Interest on Excess Reserves
Some of the clever readers in the blogosphere have suggested an alternative solution. The Fed now pays interest on deposits. If the Fed were able to increase that interest rate arbitrarily, it would quickly become more appealing to deposit funds at the Fed than loan them out. This would give the Fed another way to effectively take dollars out of circulation and curb inflation.
A key problem with this idea is that the Fed's balance sheet grows gradually worse. Just like anyone's favorite Ponzi -- or Madoff -- scheme, the Fed would be paying out more in interest on its good liabilities than it takes in on its bum assets. It's fun to call the Fed a Ponzi scheme, but in this case it would actually be true: it would gradually grow more broke.
This might be a temporary state of affairs as it acquires more assets that yield more than it must pay out in the future, but that really depends on the state of the economy, and how much inflation it's willing to suffer.
Thus, even if the Fed ran out of assets to sell, it still isn't completely powerless. In fact, the things that normally cause a Ponzi scheme to fail, like excessive redemption requests, are by definition not at play here. Could it go on indefinitely?
Required Reserve Ratios
The Fed can also simply change by mandate how many dollars are deposited on its books by depository institutions. It increases the required reserve ratio, which should mean the bank can create fewer dollars. Unfortunately, banks are pretty talented at getting around regulations designed to limit their aggressive risk taking. The shadow banking system and other leveraging mechanisms would probably flourish.

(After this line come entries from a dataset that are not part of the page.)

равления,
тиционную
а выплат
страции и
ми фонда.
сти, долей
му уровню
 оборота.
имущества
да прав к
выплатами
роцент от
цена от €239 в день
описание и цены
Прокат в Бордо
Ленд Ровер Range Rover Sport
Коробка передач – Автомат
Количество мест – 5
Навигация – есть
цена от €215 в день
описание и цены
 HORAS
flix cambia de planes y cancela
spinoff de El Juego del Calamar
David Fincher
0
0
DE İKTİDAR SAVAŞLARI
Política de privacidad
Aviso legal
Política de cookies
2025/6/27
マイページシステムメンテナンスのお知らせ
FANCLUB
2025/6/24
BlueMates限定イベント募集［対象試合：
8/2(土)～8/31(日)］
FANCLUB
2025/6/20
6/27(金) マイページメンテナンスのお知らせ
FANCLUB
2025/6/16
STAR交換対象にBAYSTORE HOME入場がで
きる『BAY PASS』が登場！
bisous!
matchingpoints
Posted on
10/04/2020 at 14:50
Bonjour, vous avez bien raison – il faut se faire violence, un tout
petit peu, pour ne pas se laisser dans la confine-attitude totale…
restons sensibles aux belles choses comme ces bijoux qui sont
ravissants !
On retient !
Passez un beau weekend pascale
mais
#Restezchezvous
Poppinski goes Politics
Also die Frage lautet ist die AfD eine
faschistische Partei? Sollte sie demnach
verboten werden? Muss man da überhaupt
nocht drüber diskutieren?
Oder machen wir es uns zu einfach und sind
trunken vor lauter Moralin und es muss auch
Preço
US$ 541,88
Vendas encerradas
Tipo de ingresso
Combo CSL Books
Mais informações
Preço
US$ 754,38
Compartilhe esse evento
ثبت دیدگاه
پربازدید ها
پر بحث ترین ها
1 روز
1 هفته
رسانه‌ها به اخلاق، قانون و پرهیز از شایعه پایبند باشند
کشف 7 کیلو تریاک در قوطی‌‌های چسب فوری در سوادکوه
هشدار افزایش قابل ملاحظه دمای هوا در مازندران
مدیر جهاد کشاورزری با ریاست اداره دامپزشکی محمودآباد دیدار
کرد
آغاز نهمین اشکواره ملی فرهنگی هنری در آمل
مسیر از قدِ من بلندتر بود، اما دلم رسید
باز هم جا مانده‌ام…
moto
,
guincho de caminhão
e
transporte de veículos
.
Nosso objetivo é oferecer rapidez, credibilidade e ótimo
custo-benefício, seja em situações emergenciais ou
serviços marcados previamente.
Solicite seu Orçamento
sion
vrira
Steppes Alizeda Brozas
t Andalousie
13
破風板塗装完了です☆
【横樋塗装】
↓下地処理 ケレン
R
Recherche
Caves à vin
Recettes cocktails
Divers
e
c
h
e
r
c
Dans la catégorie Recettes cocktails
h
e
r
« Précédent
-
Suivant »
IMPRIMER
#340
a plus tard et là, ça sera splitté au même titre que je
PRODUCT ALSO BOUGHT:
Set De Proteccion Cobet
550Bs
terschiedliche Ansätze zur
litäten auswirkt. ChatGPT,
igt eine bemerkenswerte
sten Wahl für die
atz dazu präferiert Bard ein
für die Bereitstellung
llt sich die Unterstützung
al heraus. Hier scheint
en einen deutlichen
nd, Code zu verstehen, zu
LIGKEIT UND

The RRR is currently roughly 10%. It could easily be raised or lowered from there. It might not have much tangible impact, and it would crimp bank profitability. However, if enforced well, it would be a way to curb money creation with little risk to the Fed.
Even if the Fed is in the hole, there are still a lot of things the Fed can do. I don't think the Fed will run out of options for controlling inflation.
Are there lesser risks than hyperinflation or collapse of the currency?
If either of the first two options were used, there would be more dollars outstanding than there would naturally be, which would be somewhat more inflationary, and require somewhat higher interest rates to combat it. That's probably not a really big deal.
The one risk that I have sympathy for is a general loss of confidence in the currency. Holders may anticipate the need for the bank to recapitalize itself, through inflation or taxation of dollars, and desire to escape this. They may also not really enjoy Ponzi schemes. This loss of confidence should lead to an increase in the level of interest rates or the amount of inflation that would occur. It's a long-term drag either way.
The only way I could see a real hyperinflationary collapse happen is if the Fed were politically restricted from fighting aggressively, or there were simply a widespread collapse of confidence in the currency altogether.
Complex topic, and I'm sure I missed a lot of things. What are your thoughts?